Edward VII died in 1910, so the first bunting I would see, and which I remember, would be 1911 to celebrate the crowning of the new king, George V. I was 3, born 11th. October, 1908 on a Sunday so my mother said. She was 46 and so was my father; Ellen, very rarely Nelly, Mather, never Matthew. I had 3 brothers, Jim 21, Stanley 16 and Tom 9. As was the custom, I was named after the 2 grandmothers, Isabella, father's mother and Alice, mother's mother. As a child, I was called Bell-Alice which I hated and which I changed to Isabel when in my teens. My two eldest brothers never lived at home with me because they had gone elsewhere to work, Jim at Newcastle and Stan to play football at Bradford, Greenock Morton and Newcastle.

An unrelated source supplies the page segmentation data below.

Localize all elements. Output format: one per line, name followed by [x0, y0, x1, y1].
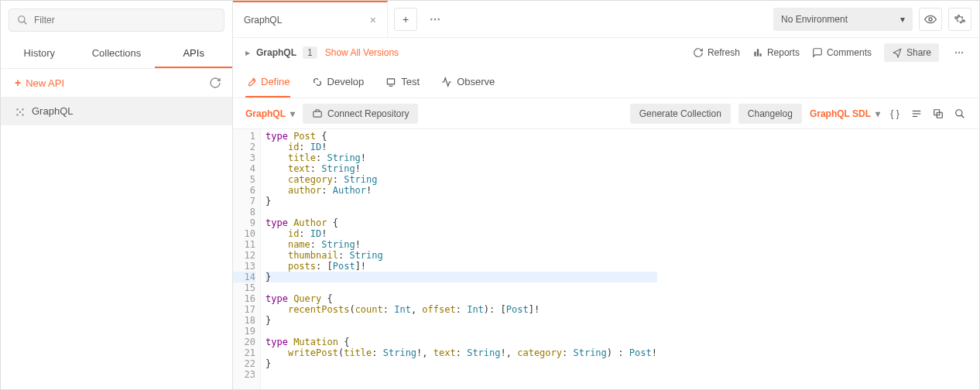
subtab-develop-label: Develop: [327, 76, 365, 87]
svg-rect-13: [314, 111, 322, 117]
copy-icon[interactable]: [931, 108, 945, 119]
plus-icon: +: [403, 13, 409, 26]
tab-history[interactable]: History: [1, 39, 78, 68]
svg-point-7: [929, 18, 932, 21]
sidebar-item-graphql[interactable]: GraphQL: [1, 98, 232, 125]
sdl-label: GraphQL SDL: [810, 108, 871, 119]
chevron-down-icon: ▾: [875, 108, 880, 119]
more-options-button[interactable]: ⋯: [951, 47, 967, 58]
svg-point-2: [16, 108, 18, 110]
breadcrumb: ▸ GraphQL 1 Show All Versions Refresh Re…: [233, 38, 979, 67]
topbar: GraphQL × + ⋯ No Environment ▾: [233, 1, 979, 38]
new-tab-button[interactable]: +: [394, 8, 417, 31]
svg-point-19: [956, 110, 962, 116]
generate-collection-label: Generate Collection: [639, 108, 721, 119]
refresh-label: Refresh: [708, 47, 740, 58]
svg-rect-11: [388, 78, 395, 84]
code-editor[interactable]: 1234567891011121314151617181920212223 ty…: [233, 129, 979, 389]
settings-button[interactable]: [948, 8, 971, 31]
search-input[interactable]: [34, 15, 216, 26]
search-code-icon[interactable]: [953, 108, 967, 119]
svg-rect-10: [759, 53, 761, 56]
svg-point-5: [22, 114, 23, 115]
show-all-versions-link[interactable]: Show All Versions: [325, 47, 399, 58]
main: GraphQL × + ⋯ No Environment ▾ ▸ GraphQL…: [233, 1, 979, 389]
close-icon[interactable]: ×: [370, 14, 376, 26]
tab-options-button[interactable]: ⋯: [423, 8, 447, 31]
reports-label: Reports: [767, 47, 800, 58]
subtabs: Define Develop Test Observe: [233, 67, 979, 98]
changelog-button[interactable]: Changelog: [738, 104, 802, 124]
code-content[interactable]: type Post { id: ID! title: String! text:…: [261, 129, 657, 389]
file-tab-title: GraphQL: [244, 15, 282, 26]
subtab-define-label: Define: [261, 76, 290, 87]
svg-point-0: [19, 16, 25, 22]
sidebar-item-label: GraphQL: [32, 105, 73, 117]
plus-icon: +: [15, 77, 21, 89]
beautify-icon[interactable]: { }: [888, 108, 902, 119]
svg-line-20: [961, 115, 965, 118]
comments-button[interactable]: Comments: [812, 47, 872, 58]
svg-rect-8: [754, 52, 756, 56]
subtab-observe-label: Observe: [457, 76, 495, 87]
svg-point-4: [16, 114, 18, 115]
subtab-test[interactable]: Test: [385, 67, 420, 98]
environment-label: No Environment: [781, 14, 848, 25]
search-icon: [17, 15, 28, 26]
file-tab[interactable]: GraphQL ×: [233, 1, 388, 37]
version-badge: 1: [303, 46, 317, 59]
subtab-test-label: Test: [401, 76, 420, 87]
svg-line-1: [24, 22, 27, 25]
share-label: Share: [906, 47, 931, 58]
subtab-define[interactable]: Define: [245, 67, 290, 98]
refresh-button[interactable]: Refresh: [693, 47, 740, 58]
editor-toolbar: GraphQL ▾ Connect Repository Generate Co…: [233, 98, 979, 129]
environment-select[interactable]: No Environment ▾: [773, 8, 913, 31]
chevron-right-icon: ▸: [245, 47, 250, 58]
svg-point-6: [19, 111, 21, 112]
wrap-icon[interactable]: [910, 108, 923, 119]
env-quicklook-button[interactable]: [919, 8, 942, 31]
line-gutter: 1234567891011121314151617181920212223: [233, 129, 261, 389]
connect-repo-button[interactable]: Connect Repository: [303, 104, 418, 124]
svg-point-3: [22, 108, 23, 110]
search-box[interactable]: [9, 9, 224, 32]
api-name: GraphQL: [256, 47, 296, 58]
chevron-down-icon: ▾: [900, 14, 905, 25]
new-api-button[interactable]: + New API: [15, 77, 64, 89]
sdl-dropdown[interactable]: GraphQL SDL ▾: [810, 108, 880, 119]
changelog-label: Changelog: [748, 108, 793, 119]
schema-type-dropdown[interactable]: GraphQL ▾: [245, 108, 295, 119]
subtab-observe[interactable]: Observe: [441, 67, 495, 98]
tab-apis[interactable]: APIs: [155, 39, 232, 68]
sidebar-refresh-icon[interactable]: [209, 77, 221, 89]
api-icon: [15, 105, 26, 118]
subtab-develop[interactable]: Develop: [312, 67, 365, 98]
share-button[interactable]: Share: [884, 43, 939, 62]
svg-rect-9: [757, 49, 759, 56]
new-api-label: New API: [26, 77, 64, 89]
schema-type-label: GraphQL: [245, 108, 286, 119]
generate-collection-button[interactable]: Generate Collection: [630, 104, 731, 124]
reports-button[interactable]: Reports: [752, 47, 800, 58]
comments-label: Comments: [827, 47, 872, 58]
tab-collections[interactable]: Collections: [78, 39, 156, 68]
connect-repo-label: Connect Repository: [327, 108, 409, 119]
sidebar: History Collections APIs + New API Graph…: [1, 1, 233, 389]
sidebar-tabs: History Collections APIs: [1, 39, 232, 69]
chevron-down-icon: ▾: [290, 108, 295, 119]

My father collected rates and twice a year he had to go to Durham Court to get the 'Rate Books' signed by the magistrates, I imagine. We had a pony called Minny and a very nice trap so my father went to Durham by pony and trap, not only to court, but to Bailes's to get the books etc. needed for his job. That is where I must have been, when 3, and saw the bunting at Shincliffe, but not at Kelloe where I lived. That is my very earliest recollection of anything.

The pit was called East Hetton Colliery and was a mile away from the village, so we were away from pit noise and smell. The area is not flat, not hilly but sloping. Kelloe faced north and there was a slope to climb up or run down. It was a village built last century when the mine was sunk, 1850. It was built for the miners who lived in cottages or houses made of lime and stone, mostly. There were few brick houses in the streets. Only the main road had a proper surface. The rest of the paths were 'undeveloped' and so very rough. We lived in Green Street in a house that had been raised with bricks so it must have been mud, stone and lime before that. Water was laid on in my childhood and so was electricity.

My mother's parents, James and Alice Scott, had a grocery shop, and I remember the currents, sultanas and raisins being 'washed'. All the weighing machines were different and those made of brass were cleaned each week as all brass was. I cannot remember paper bags, but I can see my grandfather folding paper perfectly over butter and cheese, which was always ‘cut', lard etc. Some goods were tins and very nice ones too. Most bags were blue.

The house and shop seemed big to me. When 6 or 7 they both died. My mother had a brother, uncle Jos (eph) and a widowed sister Margaret Jane who lived near the shop in a miner's cottage and who had had a big family. I can member a fuss about a 'will', meaningless to me of course. My mother used to go to see her parents about 4.00 p.m. every Sunday afternoon, and one day she looked through the window, through the "shield" (brass curtain) and saw her parents and my aunt making a will. She came home very upset and told my father who, with the village headmaster, was an executor of a will already made. When my grandparents died, some months later, there had been new a will made, but incorrectly, so there was a great fuss. Father went to see Ferance a solicitor.in Durham and my aunt should have got nothing because her name was wrong, but my mother and her brother swore they knew her! Each grandchild got £50.00. I was the youngest. I still have some silver etc. that my mother bought when everything had to be sold and bought because of the muddle of the second will.